Dataset records
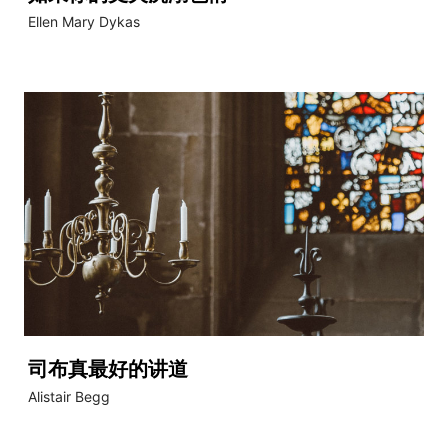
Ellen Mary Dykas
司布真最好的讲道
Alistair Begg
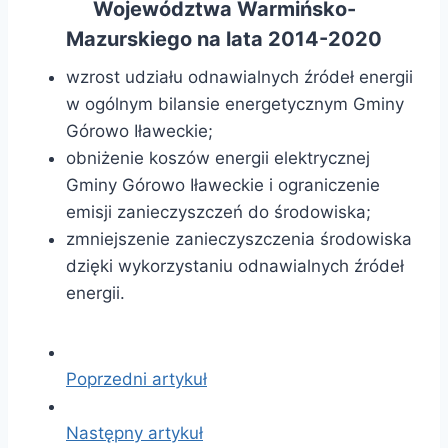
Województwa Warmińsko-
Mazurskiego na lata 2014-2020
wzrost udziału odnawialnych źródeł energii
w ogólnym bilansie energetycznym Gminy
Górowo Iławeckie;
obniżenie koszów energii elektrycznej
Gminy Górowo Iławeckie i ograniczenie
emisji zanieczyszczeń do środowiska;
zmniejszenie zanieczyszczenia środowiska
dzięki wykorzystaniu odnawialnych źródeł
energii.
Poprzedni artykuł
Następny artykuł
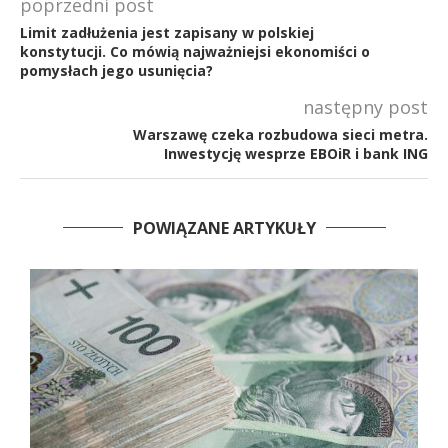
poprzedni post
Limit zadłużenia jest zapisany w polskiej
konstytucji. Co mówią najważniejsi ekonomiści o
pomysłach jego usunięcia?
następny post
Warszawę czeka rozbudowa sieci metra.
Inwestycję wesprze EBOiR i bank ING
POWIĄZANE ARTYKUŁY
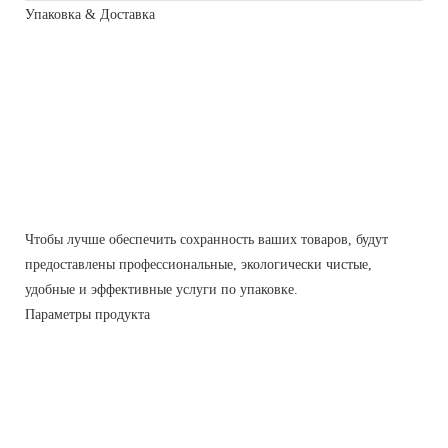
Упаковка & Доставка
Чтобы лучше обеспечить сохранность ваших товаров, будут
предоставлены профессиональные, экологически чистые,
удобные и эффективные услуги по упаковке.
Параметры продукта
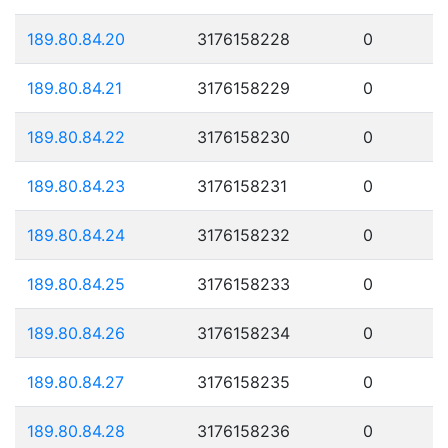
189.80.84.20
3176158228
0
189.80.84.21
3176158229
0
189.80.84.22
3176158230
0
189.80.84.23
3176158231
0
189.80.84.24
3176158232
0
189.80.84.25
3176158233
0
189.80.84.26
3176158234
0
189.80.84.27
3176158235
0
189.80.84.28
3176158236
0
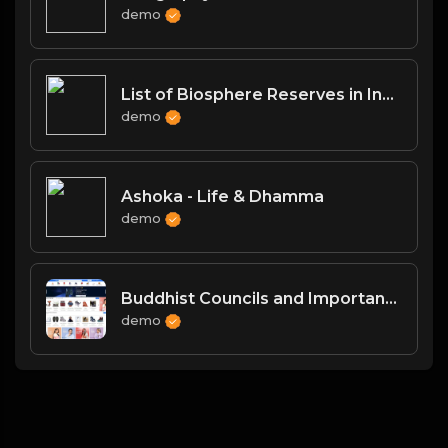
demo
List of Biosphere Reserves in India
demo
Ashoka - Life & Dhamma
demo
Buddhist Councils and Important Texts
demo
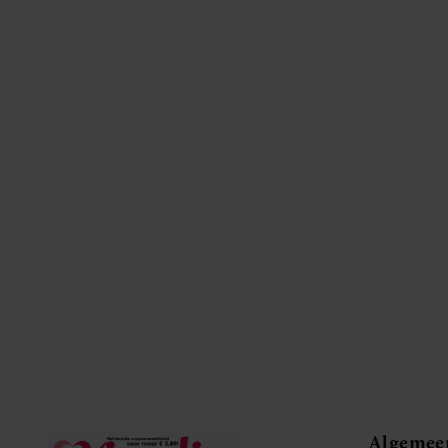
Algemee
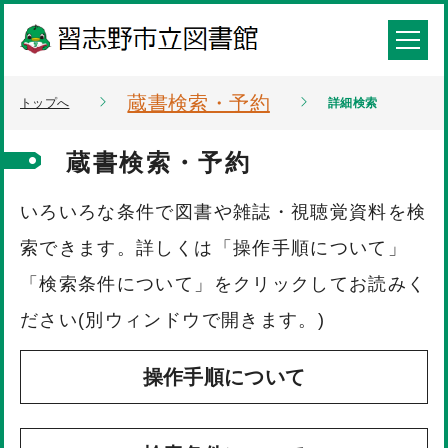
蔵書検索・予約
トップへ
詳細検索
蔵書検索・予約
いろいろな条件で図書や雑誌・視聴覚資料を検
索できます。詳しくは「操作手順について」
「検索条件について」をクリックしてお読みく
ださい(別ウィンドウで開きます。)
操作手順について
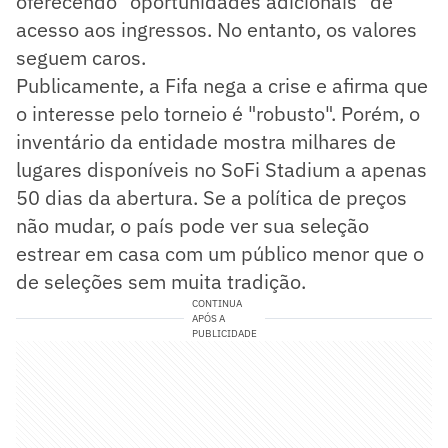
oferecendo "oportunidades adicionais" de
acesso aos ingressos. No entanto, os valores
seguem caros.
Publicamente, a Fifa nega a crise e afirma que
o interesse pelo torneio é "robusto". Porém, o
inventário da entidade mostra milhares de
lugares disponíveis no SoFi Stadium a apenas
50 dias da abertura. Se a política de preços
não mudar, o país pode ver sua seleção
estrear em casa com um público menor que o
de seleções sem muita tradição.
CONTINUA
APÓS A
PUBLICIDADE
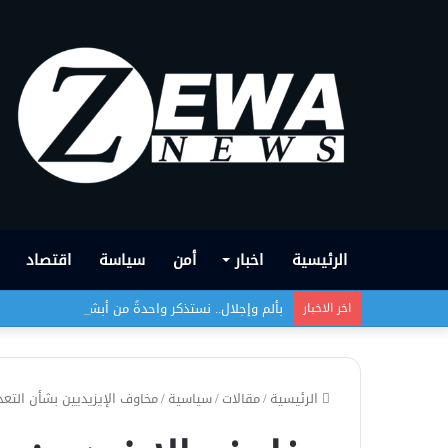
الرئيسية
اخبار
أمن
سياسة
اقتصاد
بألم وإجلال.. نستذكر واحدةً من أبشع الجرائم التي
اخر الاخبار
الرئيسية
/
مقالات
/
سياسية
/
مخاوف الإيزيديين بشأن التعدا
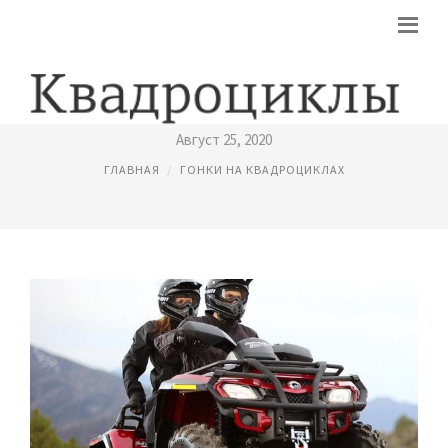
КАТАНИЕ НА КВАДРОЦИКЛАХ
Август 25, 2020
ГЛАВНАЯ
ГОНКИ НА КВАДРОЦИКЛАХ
* * *
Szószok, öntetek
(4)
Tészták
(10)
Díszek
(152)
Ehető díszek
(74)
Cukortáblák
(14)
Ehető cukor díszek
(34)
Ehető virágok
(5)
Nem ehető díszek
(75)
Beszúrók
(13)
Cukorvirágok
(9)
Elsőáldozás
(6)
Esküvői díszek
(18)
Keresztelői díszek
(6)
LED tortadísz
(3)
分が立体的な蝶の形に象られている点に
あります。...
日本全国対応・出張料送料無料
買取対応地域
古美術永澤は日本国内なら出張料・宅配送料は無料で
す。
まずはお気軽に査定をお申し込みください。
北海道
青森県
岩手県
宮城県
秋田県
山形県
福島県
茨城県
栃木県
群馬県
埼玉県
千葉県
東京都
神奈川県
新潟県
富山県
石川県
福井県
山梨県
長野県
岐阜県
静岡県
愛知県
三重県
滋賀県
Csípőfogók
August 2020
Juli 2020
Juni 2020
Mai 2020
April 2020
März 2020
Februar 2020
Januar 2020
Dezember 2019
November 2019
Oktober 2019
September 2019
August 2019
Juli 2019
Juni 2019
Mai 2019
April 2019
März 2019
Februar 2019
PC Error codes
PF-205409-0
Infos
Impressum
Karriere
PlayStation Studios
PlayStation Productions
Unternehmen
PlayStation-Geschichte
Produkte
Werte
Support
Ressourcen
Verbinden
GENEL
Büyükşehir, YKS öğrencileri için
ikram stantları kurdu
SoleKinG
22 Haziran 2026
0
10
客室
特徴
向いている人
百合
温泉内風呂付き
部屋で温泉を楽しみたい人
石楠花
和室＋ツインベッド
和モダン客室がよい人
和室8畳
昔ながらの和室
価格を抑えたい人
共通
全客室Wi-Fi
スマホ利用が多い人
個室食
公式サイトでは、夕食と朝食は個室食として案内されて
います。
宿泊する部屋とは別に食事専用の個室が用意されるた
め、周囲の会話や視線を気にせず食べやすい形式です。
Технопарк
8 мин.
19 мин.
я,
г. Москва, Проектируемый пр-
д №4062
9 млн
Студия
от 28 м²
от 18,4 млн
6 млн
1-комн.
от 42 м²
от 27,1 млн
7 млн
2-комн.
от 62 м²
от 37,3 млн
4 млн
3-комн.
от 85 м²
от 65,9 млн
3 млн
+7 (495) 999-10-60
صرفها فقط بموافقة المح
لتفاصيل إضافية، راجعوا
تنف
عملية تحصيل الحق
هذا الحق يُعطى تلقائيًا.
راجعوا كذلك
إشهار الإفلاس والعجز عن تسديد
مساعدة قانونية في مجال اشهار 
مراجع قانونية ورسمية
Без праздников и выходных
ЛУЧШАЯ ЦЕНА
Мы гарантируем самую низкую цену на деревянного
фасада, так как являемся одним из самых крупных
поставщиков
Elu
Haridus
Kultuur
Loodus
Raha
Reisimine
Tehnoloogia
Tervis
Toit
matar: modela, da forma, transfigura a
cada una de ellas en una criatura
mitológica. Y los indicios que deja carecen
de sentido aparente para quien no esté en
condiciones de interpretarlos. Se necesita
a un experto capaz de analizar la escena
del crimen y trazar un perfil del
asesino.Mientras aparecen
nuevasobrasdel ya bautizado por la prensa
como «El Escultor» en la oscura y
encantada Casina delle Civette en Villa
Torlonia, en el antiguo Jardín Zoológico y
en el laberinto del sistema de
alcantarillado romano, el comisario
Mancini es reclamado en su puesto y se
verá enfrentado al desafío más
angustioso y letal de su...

Your assignment
Copy out all the lines of the records that include "PlayStation".

Solution for this problem
PlayStation Studios
PlayStation Productions
PlayStation-Geschichte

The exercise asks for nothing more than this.